THE TEENAGER’S HOUSE PARTY IN ALMOST FAMOUS (2000)
“I AM A GOLDEN GOD." a feeling everyone should experience at the party of their life at least once. In this scene, 15-year-old wannabe rock journalist William is acting as chaperone to Russell, the lead singer of Stillwater who’s been pushed out by the rest of the band – and who’s really high on LSD. Besides the fact he’s reached deity status in his own head, there’s a huge pool, lots of kegs and legions of adoring fans to fawn over Russell. And it’s the 70s.
THE DRUG DEALER’S BIRTHDAY PARTY IN DOPE (2015)

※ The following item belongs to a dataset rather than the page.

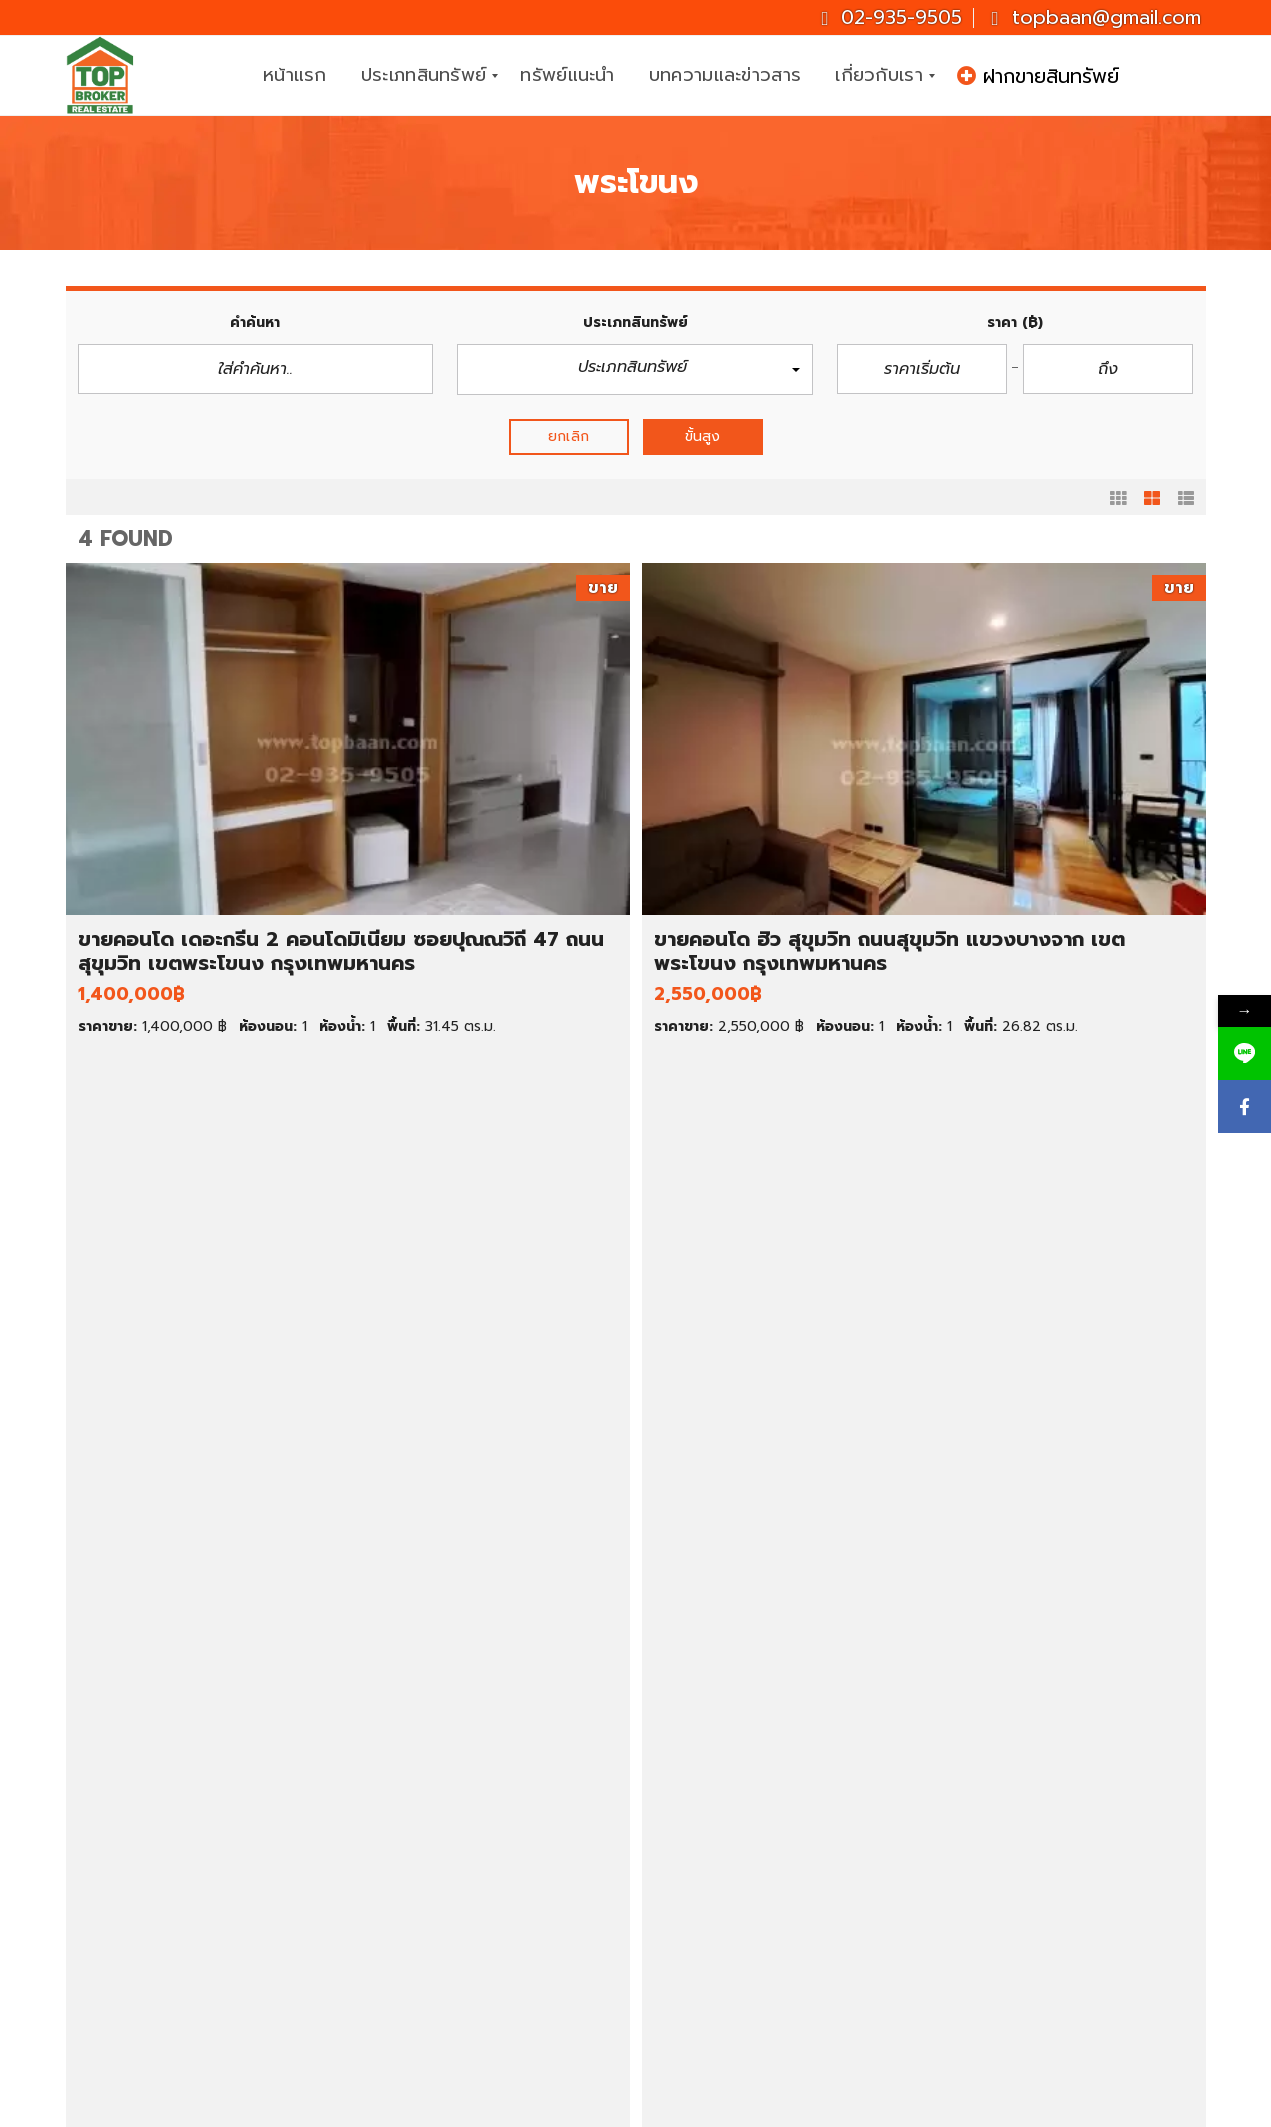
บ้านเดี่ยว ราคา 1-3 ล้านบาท (493, 1799)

The soundtrack is made up of roof-banging greatness, and the protagonist Malcolm, a supposed geek, potential dealer and old school hip hop lover is into Public Enemy and Awreeoh. With an ensemble cast including Zoe Kravitz, A$AP Rocky and Tyga, you know the best songs are going to be spun all night long. This crime comedy is a movie that’s reinventing the hood film, plus, you see the geeks get to have a good time too.

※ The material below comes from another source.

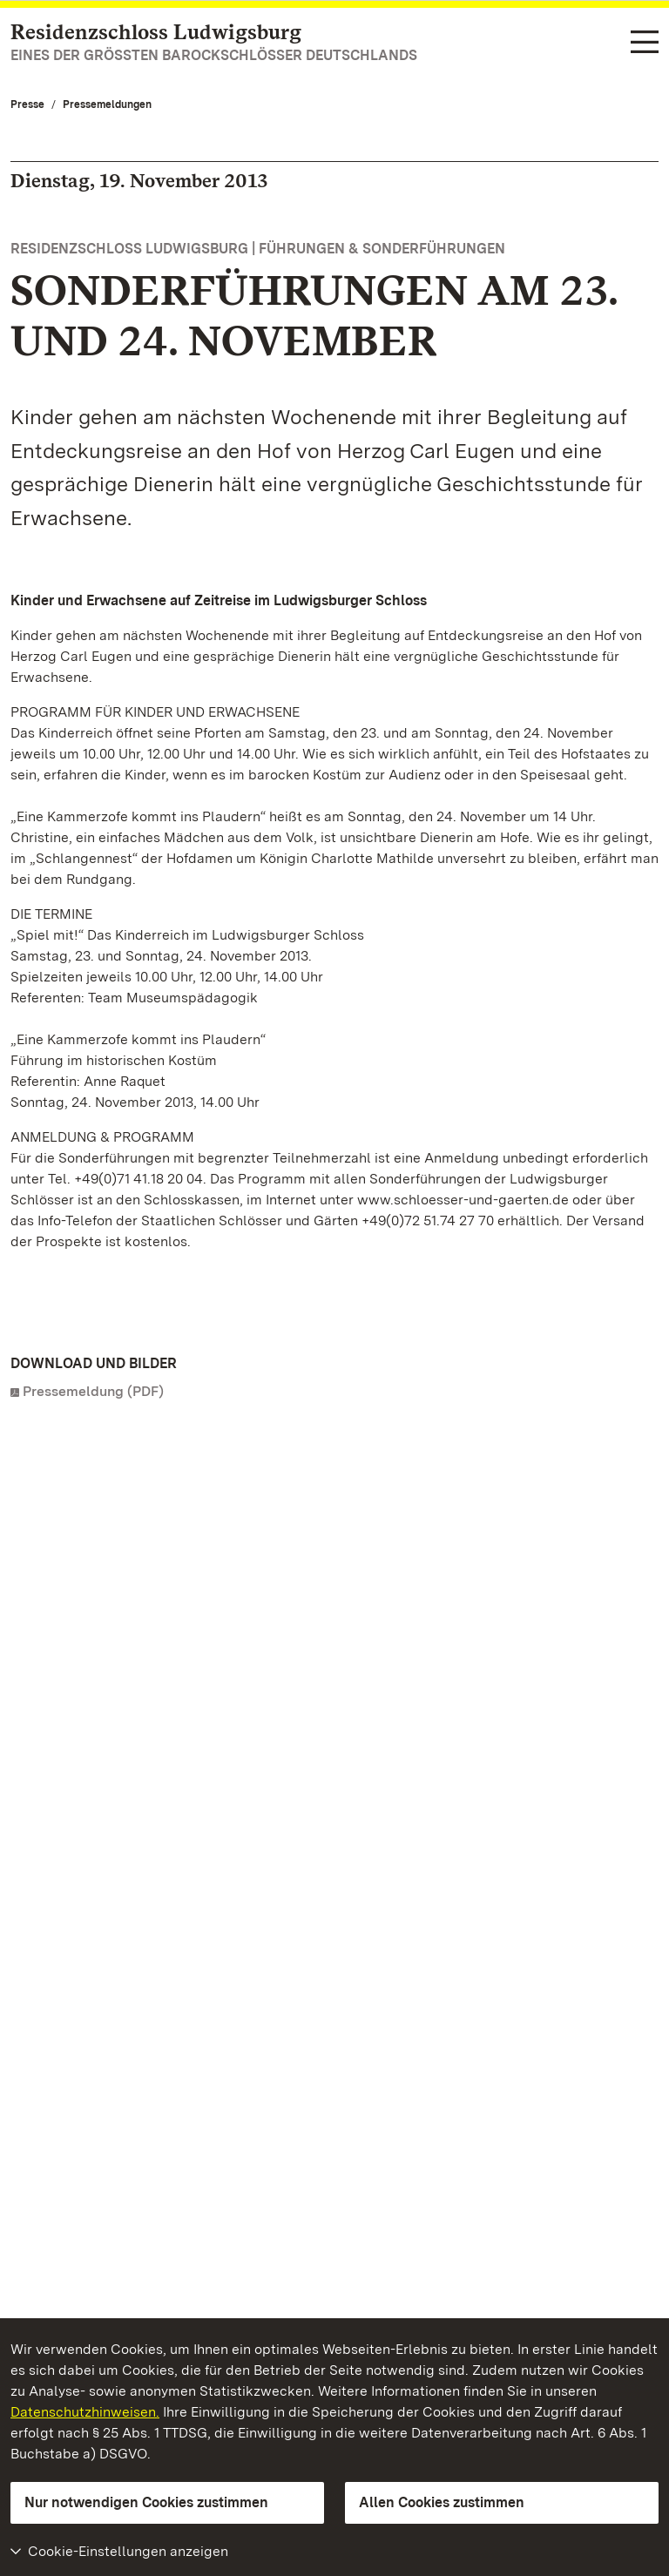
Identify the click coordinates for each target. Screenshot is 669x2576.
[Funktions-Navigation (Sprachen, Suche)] (645, 43)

THE UNDERGROUND BERLIN CLUBS IN VICTORIA (2015)
This film makes us want to head to Berghain right now. Spanish waitress Victoria spends her nights partying in the strobe-lighted, bass-reverberating haunts of Berlin. A few hours before her early shift in a café, she finds herself roped into a bank heist, tagging along with the charming Sonne and his ex-con crew. Shot in a continuous take, the gang run around Berlin like the cool, party central, urban playground that it is.
THE ENTIRETY OF SPRING BREAKERS (2013)
Spring break. Spring breeaaak. Spring breeeak, forever! A group of female college students are as devoted to this sentiment as anyone could ever be, robbing a local shop to secure a few weeks getting pissed with every other American teenager in Florida. After getting arrested and then bailed out by the grilled-up, gangster rapper Alien played by James Franco (who he apparently based off of rapper RIFF RAFF), the women swap overpriced student nights and coursework for guns, bongs and seats in private strip clubs. Going pro comes with a lot of the party benefits, if you can evade the law.
THE NASA CLUB IN KIDS (1995)
Kids was the Larry Clark film that immortalised youth culture in New York with no attempt to demonise what was going on. What was going on? Drugs, sex and drama. Jenny and Fidget (played by a young Chloë Sevigny and Harmony Korine) are two teenagers who venture into the NASA club, ogling at the technicolour drugs, alcohol and pierced tongues poking out of the foursomes happening around them. "Don't you know tricks are for kids?" says Korine. Yeah, we know.